Every year on April 1st, the James Randi Educational Foundation announces the recipients of the Pigasus Awards. They go to psychics, pseudo-scientists, faith healers, and the like — and the people who enable them.
Among the “winners” this year:
- NASA Engineer Richard B. Hoover, who recently announced for the third time in 14 years that he had found evidence of microscopic life in meteorites
- CVS/pharmacy, for their work to support the manufacturers of scam “homeopathic” medications who sell up to $870 million a year in quack remedies to U.S. consumers
- Dr. Mehmet Oz, who has done such a disservice to his TV viewers by promoting quack medical practices
- Andrew Wakefield, the researcher who launched the modern anti-vaccine panic with unfounded statements linking the MMR vaccine with autism that were not borne out by any research, even his own
There’s also a special “comeback” award for televangelist Peter Popoff… who went bankrupt decades ago after he was exposed (by James Randi) as a con-artist… but is right back on TV offering “supernatural debt relief” and “Miracle Water” on infomercials airing on BET.
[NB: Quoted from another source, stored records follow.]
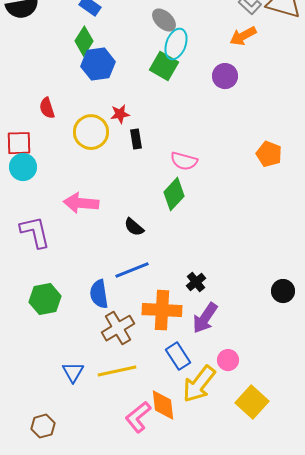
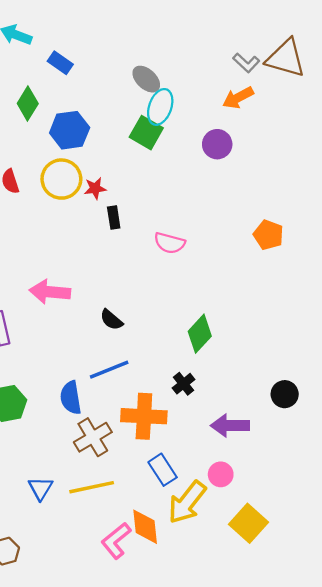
green diamond: (84, 41) -> (28, 103), moved
yellow circle: (91, 132) -> (61, 179), moved
green diamond: (174, 194) -> (200, 334), moved
purple arrow: (205, 318) -> (230, 426), moved, turned 56

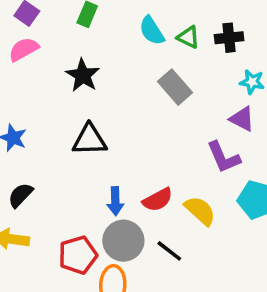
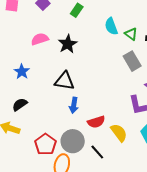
pink semicircle: (24, 49) -> (40, 39), moved
gray rectangle: (175, 87) -> (132, 61), moved
blue arrow: (115, 201) -> (74, 105), moved
red pentagon: (78, 255) -> (45, 144), turned -30

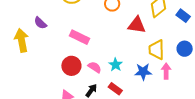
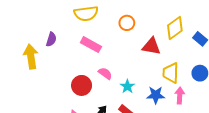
purple semicircle: (40, 23) -> (51, 39), turned -120
pink rectangle: (79, 37) -> (91, 45), moved
pink semicircle: (95, 67) -> (105, 73), moved

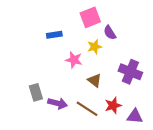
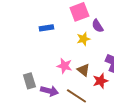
pink star: (74, 60) -> (64, 66), moved
red star: (113, 105) -> (100, 81), moved

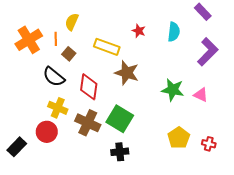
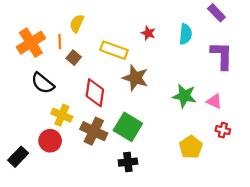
purple L-shape: (208, 52) -> (222, 55), turned -44
black semicircle: (54, 77) -> (43, 83), moved
red cross: (209, 144) -> (223, 130), moved

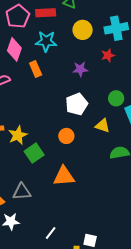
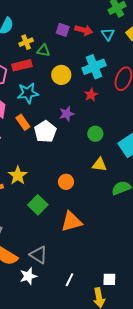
green circle: (116, 98) -> (95, 134), moved
white pentagon: (77, 104) -> (45, 131), moved
yellow star: (18, 135) -> (18, 175), moved
gray triangle: (22, 192) -> (39, 255), moved, turned 48

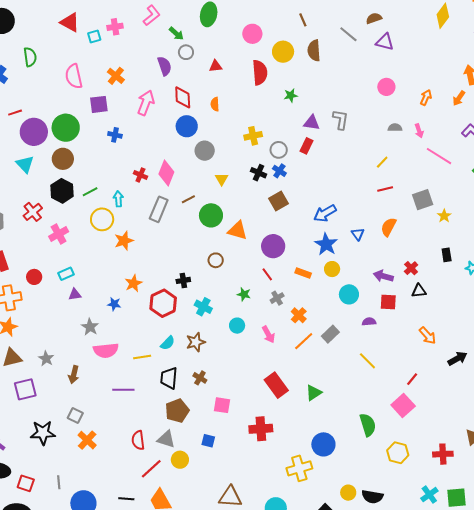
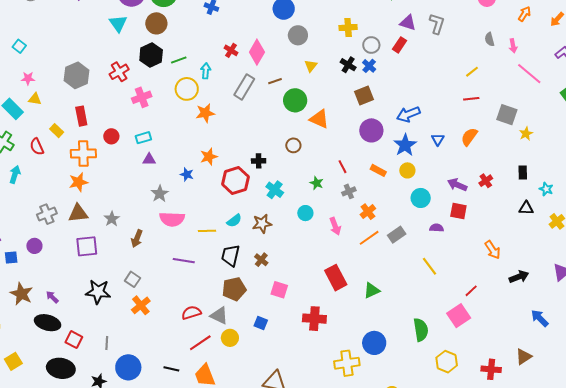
gray semicircle: (395, 128) -> (490, 39), turned -112
gray square: (423, 200) -> (507, 115), turned 30
purple circle: (273, 246) -> (371, 130), moved
black triangle: (419, 291) -> (526, 208), moved
red semicircle: (138, 440) -> (191, 313), turned 72

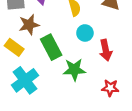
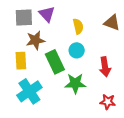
cyan circle: (85, 33) -> (77, 50), moved
yellow rectangle: (14, 47) -> (21, 61), turned 48

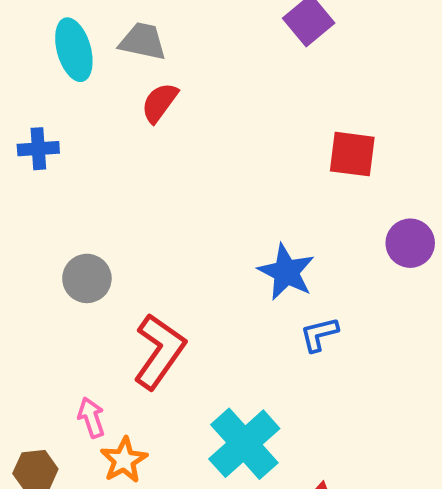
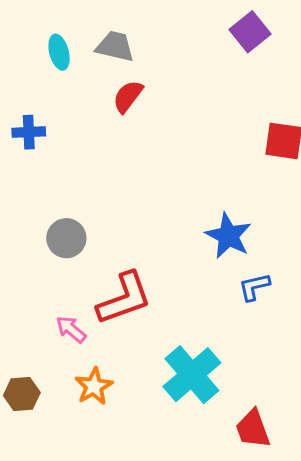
cyan ellipse: (74, 50) -> (59, 52), size x0.7
red L-shape: (159, 351) -> (124, 298), turned 34
pink arrow: (91, 418) -> (71, 329), moved, turned -32

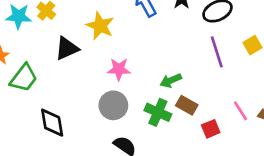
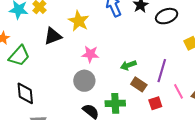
purple line: (217, 52) -> (162, 71), moved, turned 30
green cross: (158, 112) -> (115, 103), moved, turned -30
black diamond: (52, 123) -> (25, 93), moved

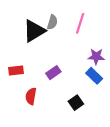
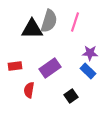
gray semicircle: (52, 22) -> (49, 21), size x1.6
black triangle: (34, 31) -> (32, 29), turned 30
purple rectangle: (53, 73) -> (50, 68), size x1.5

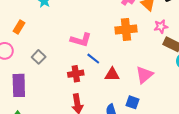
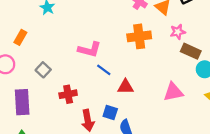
red cross: (76, 74) -> (68, 94), moved
pink triangle: (144, 75) -> (173, 92), moved, turned 30
blue square: (133, 102) -> (110, 113), moved

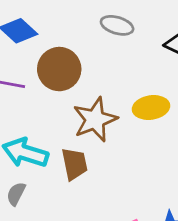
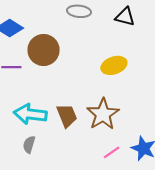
brown star: (95, 119) -> (103, 114), moved

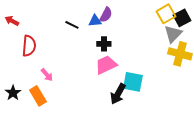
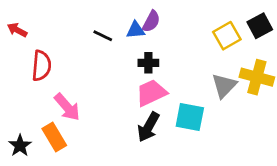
yellow square: (166, 14) -> (227, 36), moved
gray triangle: (173, 34) -> (224, 86), moved
pink arrow: (47, 75) -> (67, 107), size x1.5
black star: (13, 93) -> (20, 146), moved
black arrow: (118, 94) -> (148, 127), moved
This business is so lucrative that according to recent IRS documents, Popoff took in $23.5 million and paid himself and his immediate family more than $1 million in one year alone.
The only major difference I can think of is that the pastors may sincerely believe they’re helping people… but when that much money comes rolling in, there has to be a voice in their head that says, “The more I tell people what God will do for them, the richer I get! Must. Keep. Making. Bigger. Promises.” Even if they’re not consciously thinking that, they’re still perpetuating a false myth instead of deliberate conning.
So if Popoff gets the Pigasus Award, then those pastors making over $1,000,000/year on the backs of people who buy into their lies ought to receive at least an honorable mention, no?